The Alcove

“How is this Relevant?” And Who Wants to Know?

Two essays chip away at the question of “relevance,” one that is neither as straightforward nor as innocuous as it sounds.

By Nathan Pippenger

Over at The Hedgehog Review’s blog, Matthew Braswell notices that, nowadays, worries about “relevance” seem to afflict nearly everybody, from movie stars to students to politicians to entire generations (usually older ones). Any term deployed so promiscuously risks being emptied of meaning, but Braswell detects anxiety behind its ubiquity: “Why has relevance become so prominent as a goal and a de facto accomplishment? The uncertainty and instability that pervade contemporary economic and cultural life must play a role.…Most of us don’t know exactly what the future will require of us. All we can do is hope that we are somehow relevant to whatever is happening.”

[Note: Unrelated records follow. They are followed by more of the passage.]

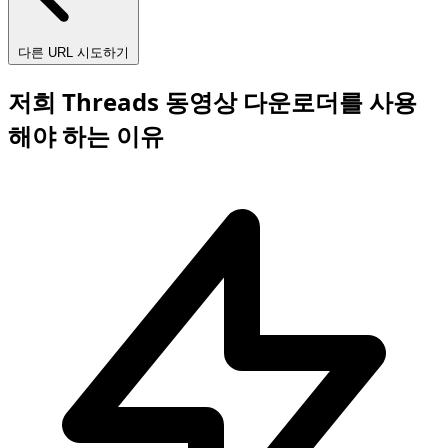
다른 URL 시도하기
저희 Threads 동영상 다운로더를 사용
해야 하는 이유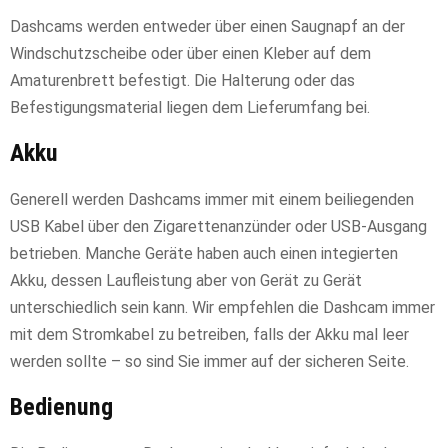
Dashcams werden entweder über einen Saugnapf an der
Windschutzscheibe oder über einen Kleber auf dem
Amaturenbrett befestigt. Die Halterung oder das
Befestigungsmaterial liegen dem Lieferumfang bei.
Akku
Generell werden Dashcams immer mit einem beiliegenden
USB Kabel über den Zigarettenanzünder oder USB-Ausgang
betrieben. Manche Geräte haben auch einen integierten
Akku, dessen Laufleistung aber von Gerät zu Gerät
unterschiedlich sein kann. Wir empfehlen die Dashcam immer
mit dem Stromkabel zu betreiben, falls der Akku mal leer
werden sollte – so sind Sie immer auf der sicheren Seite.
Bedienung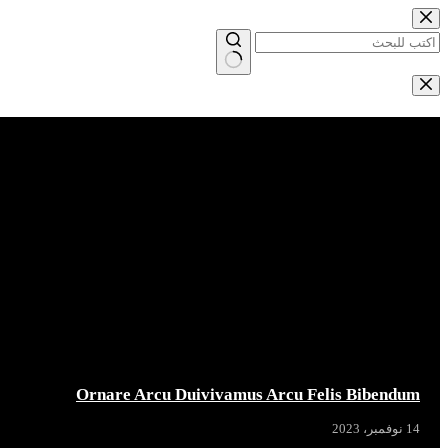
التجاوز
إلى
المحتوى
لا
توجد
Breaking News
نتائج
Ornare Arcu Duivivamus Arcu Felis Bibendum
14 نوفمبر، 2023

The essential vagueness of such a goal—fashioning yourself so that you “matter” to whatever happens—creates an ideal vacuum to be filled by societal obsessions masquerading as common sense. Unsurprising, then, that demands for “relevance” usually circulate around those sectors of society that are conspicuously unsuccessful at, or uninterested in, generating either profit or fame. Masquerading as a seemingly reasonable warning against obscurity and navel-gazing, the demand for relevance often betrays an unhealthy cultural single-mindedness, often functioning in practice as the demand that experts in one field be evaluated by somebody else’s standards—leading to an excess of short-term thinking and a tendency to instrumentalize nearly everything.

Braswell contends that the “pursuit of relevance” really blurs the boundaries between two ways in which we’re all “chasing a center”: the desperate search either to assure ourselves that people still care about us, or else to find economic stability—an assurance that people still value our talents and labor. But what about pursuits that produce neither fame nor wealth? For them, the question “how is this relevant?” is not really a question, and their fate is predictable enough. President Obama himself is not immune: as he infelicitously mused a couple of years ago, “folks can make a lot more, potentially, with skilled manufacturing or the trades than they might with an art history degree.” In a public mind that equates relevance with remuneration, the meaning of the remark was clear: What could be relevant to college students about art history? (Obama later apologized, distinguishing his point about career paths from an unintended dig at the “value of art history.”)

The President’s remarks were an almost-unconscious repetition of a widespread attitude—one that puts large sectors of the university, and other similar institutions, on notice. And even academics whose work is closer to “relevance” than the besieged art historians are struggling to come up with a response. Take historians, whose expertise has been in high demand lately, due to its potential relevance to current events. As historian Jeremy Adelman notes in The Chronicle Review, some members of the profession have embraced this “crusade for relevance” that repositions historians as policy advisers: “America’s needs can give history relevance.”

Employing history in the service of better political judgment is all well and good, as Adelman readily admits. But as he also warns, it “represents only one slice of what historians have to offer.” What happens to historical eras deemed irrelevant? And what if that judgment changes—if “the lure of relevant history today” ultimately “squeeze[s] out the need for multiple histories tomorrow”?

There are other problems. For one thing, we’re overloading the idea of “relevance” with too many biases and assumptions that deserve further scrutiny. The next time a pursuit is threatened with the skeptical question, “How is this relevant?,” we should pause before beginning our standard litany about the professional benefits of studying English literature, or the reassurance that philosophy majors earn more than you’d think, or the ways in which STEM students can improve in their own field after a short tour through a seemingly-unrelated humanities discipline. Instead, we should try the response: “Relevant to whom? Relevant for what?” That response might rightly unsettle some of the careerist, instrumental assumptions that masquerade as a concern for relevance, and redirect the conversation toward the more fruitful question of what is worthwhile.